2016-07-27

AMSTERDAM, Netherlands, August 10 (AP)--By most accounts, evangelical Protestantism is one of the great, growing religious movements internationally, as it is in the United States.

There was ample evidence of that at "Amsterdam 2000," Billy Graham's grand assemblage of 10,700 evangelical activists from 209 nations and territories that convened here through last Sunday.

Underscoring the significance of the event, the Rev. David Barrett, editor of the forthcoming World Christian Encyclopedia, estimates the movement now numbers some 210 million.

The conference sharply defined the message, methods, and mission of the evangelicals - but it failed to clarify key aspects of their future.

One important unknown is who the top future leaders will be.

It was the last world meeting that will be led by Graham, who at 81 was recovering from surgery and unable to attend. Graham is preparing to turn his organization over to his son, Franklin.

Franklin, 48, says operations will continue unchanged. But he acknowledges he's no second Billy, and his conference address was devoid of any broad or stirring evangelical vision.

Evangelicalism "became a distinct global reality in the second half of the 20th century," said the "Amsterdam Declaration," a 10-page statement based on conference speeches and strategy discussions. And the gathering was a nostalgic final bow on the world stage for those who jump-started evangelicalism after World War II.

One workshop leader, a Baptist from Ghana, complained that the average age of main conference speakers was 65. "Who is taking over, and why are they not given the opportunity to do things?" he wondered.

The Rev. John Akers, the program chairman and a top aide to Graham for 23 years, said Graham wanted seasoned speakers to pass "the wisdom of one generation on to the next."
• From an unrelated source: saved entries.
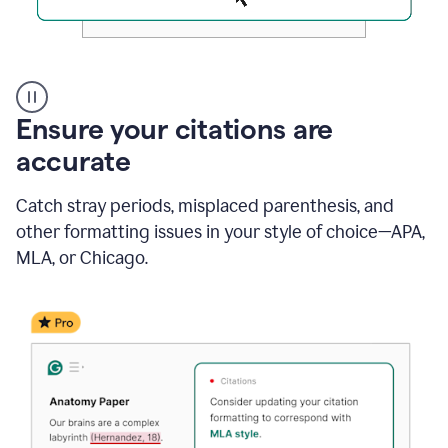
Authentic
authorship
Ensure your citations are
accurate
Catch stray periods, misplaced parenthesis, and
other formatting issues in your style of choice—APA,
MLA, or Chicago.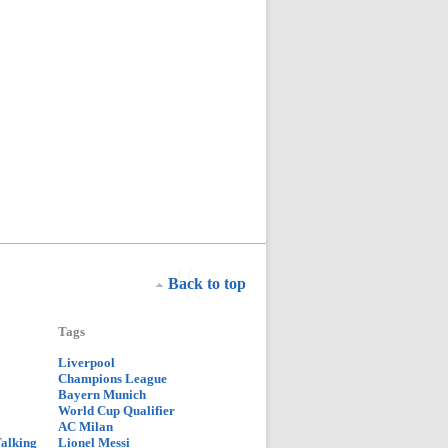
Back to top
Tags
Liverpool
Champions League
Bayern Munich
World Cup Qualifier
AC Milan
Talking
Lionel Messi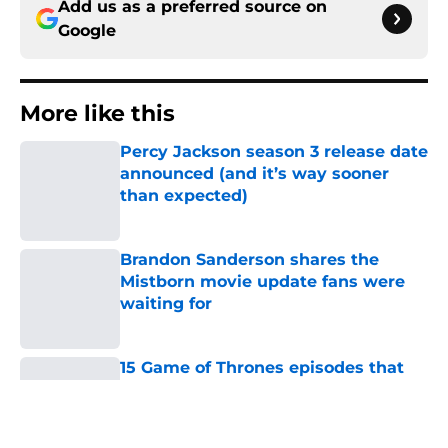
Add us as a preferred source on
Google
More like this
Percy Jackson season 3 release date
announced (and it’s way sooner
than expected)
Published by on Invalid Date
Brandon Sanderson shares the
Mistborn movie update fans were
waiting for
Published by on Invalid Date
15 Game of Thrones episodes that
still break the internet
Published by on Invalid Date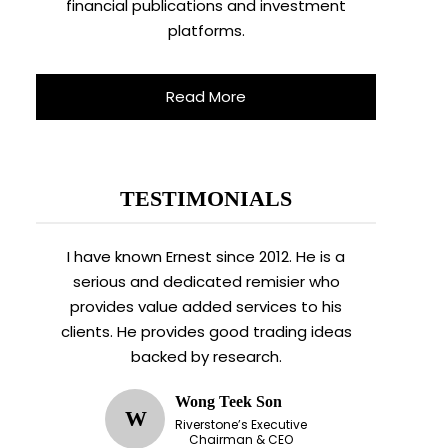
financial publications and investment
platforms.
Read More
TESTIMONIALS
I have known Ernest since 2012. He is a
serious and dedicated remisier who
provides value added services to his
clients. He provides good trading ideas
backed by research.
Wong Teek Son
W
Riverstone’s Executive
Chairman & CEO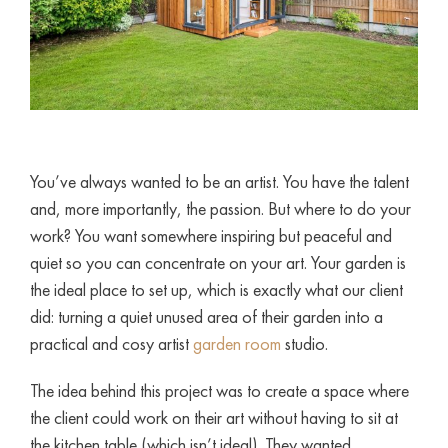
You’ve always wanted to be an artist. You have the talent
and, more importantly, the passion. But where to do your
work? You want somewhere inspiring but peaceful and
quiet so you can concentrate on your art. Your garden is
the ideal place to set up, which is exactly what our client
did: turning a quiet unused area of their garden into a
practical and cosy artist
garden room
studio.
The idea behind this project was to create a space where
the client could work on their art without having to sit at
the kitchen table (which isn’t ideal). They wanted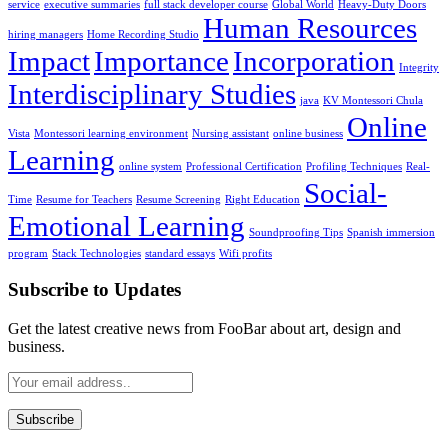
service
executive summaries
full stack developer course
Global World
Heavy-Duty Doors
Human Resources
hiring managers
Home Recording Studio
Impact
Importance
Incorporation
Integrity
Interdisciplinary Studies
java
KV Montessori Chula
Online
Vista
Montessori learning environment
Nursing assistant
online business
Learning
online system
Professional Certification
Profiling Techniques
Real-
Social-
Time
Resume for Teachers
Resume Screening
Right Education
Emotional Learning
Soundproofing Tips
Spanish immersion
program
Stack Technologies
standard essays
Wifi profits
Subscribe to Updates
Get the latest creative news from FooBar about art, design and
business.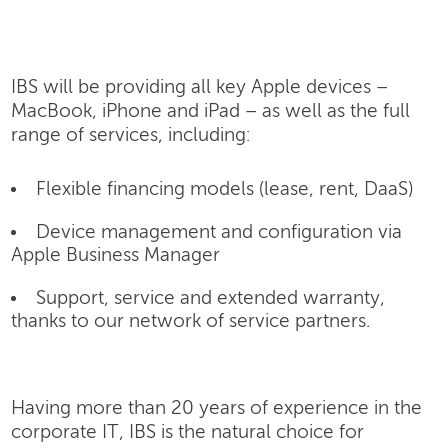
IBS will be providing all key Apple devices –
MacBook, iPhone and iPad – as well as the full
range of services, including:
Flexible financing models (lease, rent, DaaS)
Device management and configuration via
Apple Business Manager
Support, service and extended warranty,
thanks to our network of service partners.
Having more than 20 years of experience in the
corporate IT, IBS is the natural choice for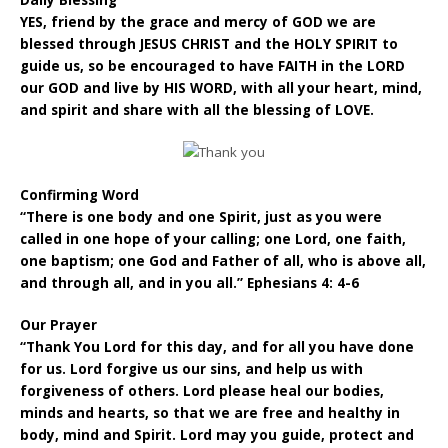
Daily Blessing
YES, friend by the grace and mercy of GOD we are
blessed through JESUS CHRIST and the HOLY SPIRIT to
guide us, so be encouraged to have FAITH in the LORD
our GOD and live by HIS WORD, with all your heart, mind,
and spirit and share with all the blessing of LOVE.
Confirming Word
“There is one body and one Spirit, just as you were
called in one hope of your calling; one Lord, one faith,
one baptism; one God and Father of all, who is above all,
and through all, and in you all.” Ephesians 4: 4-6
Our Prayer
“Thank You Lord for this day, and for all you have done
for us. Lord forgive us our sins, and help us with
forgiveness of others. Lord please heal our bodies,
minds and hearts, so that we are free and healthy in
body, mind and Spirit. Lord may you guide, protect and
Graham's U.S. staff picked all the participants and speakers, and thus determined who got exposure from evangelicalism's deepening talent pool in the non-Western nations.

Akers, a former church history professor, thinks evangelicalism may be moving away from an era of famous leaders. But he said, "If there is a new Billy Graham in the next generation, he is likely to come from one of the other continents."

A related issue is whether evangelicalism can develop women leaders.

Bill Bright, 78, the retiring founder of Campus Crusade for Christ, shared the platform with wife Vonette, but the only other female plenary speaker was Billy's daughter, Anne Graham Lotz, an evangelist who doesn't feel it's right for women to seek clergy ordination or bear church authority. However, she accepts that other women believe differently.

Another fuzzy area is evangelicals' relations with fellow Christians, about which Amsterdam said next to nothing, as opposed to other world religions, about which it said much.

The declaration sternly rejected the sort of religious pluralism promoted by liberal theology and secular society. "Christ is the one and only Savior of the world," it proclaimed.

Though other religions may have elements of truth, it said, Jesus is the exclusive way to know God. Hell awaits those who do not repent of their sins. Everyone everywhere must be evangelized. The Bible is "totally true" and orthodox doctrines are essential.

A speaker from Sri Lanka, which is largely Buddhist, said preaching only one path may seem arrogant, but "the real arrogance is for us to reject what the God of the universe says about himself" to fit the cultural mood.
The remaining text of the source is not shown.